_WHAT YOU HAVE TO DO:_ Please find the lines in the entries below that contain the word "name", and copy each one.

Bounding box prediction data

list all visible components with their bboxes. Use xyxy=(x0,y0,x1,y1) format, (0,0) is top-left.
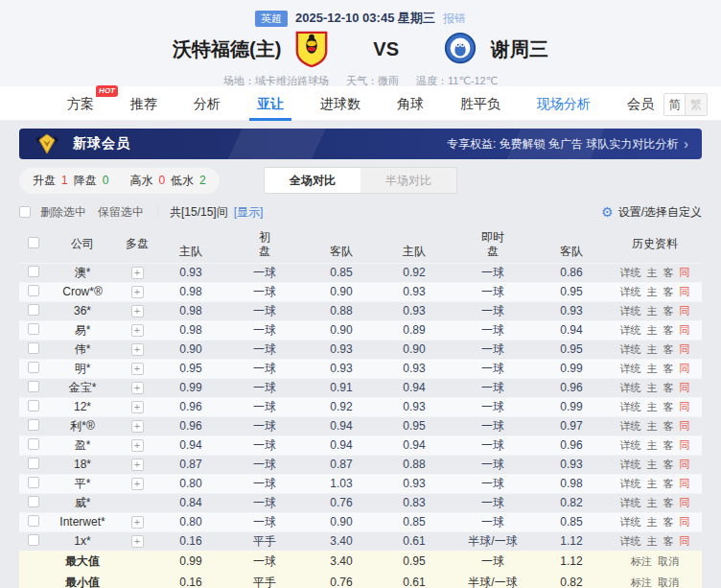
expand-odds-button[interactable]: + xyxy=(131,535,144,548)
history-detail-link[interactable]: 详统 xyxy=(620,459,641,470)
expand-odds-button[interactable]: + xyxy=(131,363,144,375)
tab-analysis[interactable]: 分析 xyxy=(175,86,239,121)
mark-link[interactable]: 标注 xyxy=(631,555,652,567)
history-away-link[interactable]: 客 xyxy=(663,267,674,278)
history-detail-link[interactable]: 详统 xyxy=(620,324,641,336)
history-home-link[interactable]: 主 xyxy=(647,497,658,508)
expand-odds-button[interactable]: + xyxy=(131,420,144,433)
expand-odds-button[interactable]: + xyxy=(131,382,144,394)
company-name[interactable]: 金宝* xyxy=(69,381,97,394)
history-home-link[interactable]: 主 xyxy=(647,305,658,317)
row-checkbox[interactable] xyxy=(28,323,39,335)
tab-plans[interactable]: 方案 HOT xyxy=(49,86,112,121)
row-checkbox[interactable] xyxy=(28,477,39,488)
history-same-link[interactable]: 同 xyxy=(680,401,690,412)
expand-odds-button[interactable]: + xyxy=(131,305,144,318)
row-checkbox[interactable] xyxy=(28,381,39,392)
history-home-link[interactable]: 主 xyxy=(647,478,658,489)
history-home-link[interactable]: 主 xyxy=(647,324,658,336)
history-detail-link[interactable]: 详统 xyxy=(620,535,641,547)
history-home-link[interactable]: 主 xyxy=(647,401,658,412)
history-same-link[interactable]: 同 xyxy=(680,535,690,547)
history-away-link[interactable]: 客 xyxy=(663,516,674,528)
history-same-link[interactable]: 同 xyxy=(680,324,690,336)
row-checkbox[interactable] xyxy=(28,438,39,450)
history-away-link[interactable]: 客 xyxy=(663,305,674,317)
history-detail-link[interactable]: 详统 xyxy=(620,420,641,432)
expand-odds-button[interactable]: + xyxy=(131,401,144,413)
row-checkbox[interactable] xyxy=(28,342,39,354)
history-home-link[interactable]: 主 xyxy=(647,363,658,374)
expand-odds-button[interactable]: + xyxy=(131,343,144,356)
history-same-link[interactable]: 同 xyxy=(680,305,690,317)
history-away-link[interactable]: 客 xyxy=(663,497,674,508)
history-home-link[interactable]: 主 xyxy=(647,439,658,451)
history-detail-link[interactable]: 详统 xyxy=(620,286,641,297)
company-name[interactable]: 威* xyxy=(75,496,91,509)
history-same-link[interactable]: 同 xyxy=(680,497,690,508)
half-match-tab[interactable]: 半场对比 xyxy=(360,168,456,193)
expand-odds-button[interactable]: + xyxy=(131,439,144,452)
row-checkbox[interactable] xyxy=(28,362,39,373)
settings-control[interactable]: ⚙ 设置/选择自定义 xyxy=(601,204,702,221)
history-detail-link[interactable]: 详统 xyxy=(620,439,641,451)
company-name[interactable]: 36* xyxy=(74,304,91,318)
history-away-link[interactable]: 客 xyxy=(663,324,674,336)
company-name[interactable]: Interwet* xyxy=(59,515,105,529)
history-away-link[interactable]: 客 xyxy=(663,382,674,393)
tab-corners[interactable]: 角球 xyxy=(379,86,442,121)
history-same-link[interactable]: 同 xyxy=(680,459,690,470)
history-away-link[interactable]: 客 xyxy=(663,343,674,355)
history-same-link[interactable]: 同 xyxy=(680,286,690,297)
history-same-link[interactable]: 同 xyxy=(680,439,690,451)
history-home-link[interactable]: 主 xyxy=(647,459,658,470)
history-home-link[interactable]: 主 xyxy=(647,516,658,528)
history-home-link[interactable]: 主 xyxy=(647,420,658,432)
row-checkbox[interactable] xyxy=(28,515,39,527)
history-same-link[interactable]: 同 xyxy=(680,420,690,432)
expand-odds-button[interactable]: + xyxy=(131,324,144,337)
company-name[interactable]: Crow*® xyxy=(62,285,103,298)
history-same-link[interactable]: 同 xyxy=(680,478,690,489)
cancel-link[interactable]: 取消 xyxy=(658,555,679,567)
expand-odds-button[interactable]: + xyxy=(131,459,144,471)
delete-selected-button[interactable]: 删除选中 xyxy=(40,204,86,221)
history-away-link[interactable]: 客 xyxy=(663,535,674,547)
history-away-link[interactable]: 客 xyxy=(663,478,674,489)
company-name[interactable]: 利*® xyxy=(70,419,95,433)
header-checkbox[interactable] xyxy=(28,237,39,248)
company-name[interactable]: 1x* xyxy=(74,534,90,548)
company-name[interactable]: 伟* xyxy=(75,342,91,356)
traditional-chinese-button[interactable]: 繁 xyxy=(686,94,707,115)
company-name[interactable]: 12* xyxy=(74,400,91,413)
history-detail-link[interactable]: 详统 xyxy=(620,516,641,528)
history-away-link[interactable]: 客 xyxy=(663,401,674,412)
mark-link[interactable]: 标注 xyxy=(631,576,652,588)
history-away-link[interactable]: 客 xyxy=(663,420,674,432)
expand-odds-button[interactable]: + xyxy=(131,516,144,529)
history-same-link[interactable]: 同 xyxy=(680,382,690,393)
company-name[interactable]: 澳* xyxy=(75,266,91,279)
history-home-link[interactable]: 主 xyxy=(647,382,658,393)
show-link[interactable]: [显示] xyxy=(234,204,264,221)
tab-goals[interactable]: 进球数 xyxy=(302,86,379,121)
history-detail-link[interactable]: 详统 xyxy=(620,363,641,374)
history-detail-link[interactable]: 详统 xyxy=(620,305,641,317)
expand-odds-button[interactable]: + xyxy=(131,267,144,279)
history-detail-link[interactable]: 详统 xyxy=(620,478,641,489)
row-checkbox[interactable] xyxy=(28,266,39,277)
row-checkbox[interactable] xyxy=(28,419,39,431)
history-away-link[interactable]: 客 xyxy=(663,286,674,297)
history-home-link[interactable]: 主 xyxy=(647,343,658,355)
keep-selected-button[interactable]: 保留选中 xyxy=(98,204,144,221)
history-away-link[interactable]: 客 xyxy=(663,439,674,451)
row-checkbox[interactable] xyxy=(28,400,39,412)
history-detail-link[interactable]: 详统 xyxy=(620,382,641,393)
row-checkbox[interactable] xyxy=(28,496,39,507)
history-detail-link[interactable]: 详统 xyxy=(620,343,641,355)
company-name[interactable]: 平* xyxy=(75,477,91,490)
vip-banner[interactable]: 新球会员 专享权益: 免费解锁 免广告 球队实力对比分析 › xyxy=(19,129,702,159)
history-same-link[interactable]: 同 xyxy=(680,516,690,528)
row-checkbox[interactable] xyxy=(28,304,39,316)
full-match-tab[interactable]: 全场对比 xyxy=(265,168,360,193)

_EXERCISE OUTPUT:_
company-name[interactable]: 金宝* xyxy=(69,381,97,394)
company-name[interactable]: 威* xyxy=(75,496,91,509)
company-name[interactable]: 36* xyxy=(74,304,91,318)
company-name[interactable]: Interwet* xyxy=(59,515,105,529)
company-name[interactable]: Crow*® xyxy=(62,285,103,298)
company-name[interactable]: 利*® xyxy=(70,419,95,433)
company-name[interactable]: 1x* xyxy=(74,534,90,548)
company-name[interactable]: 伟* xyxy=(75,342,91,356)
company-name[interactable]: 12* xyxy=(74,400,91,413)
company-name[interactable]: 澳* xyxy=(75,266,91,279)
company-name[interactable]: 平* xyxy=(75,477,91,490)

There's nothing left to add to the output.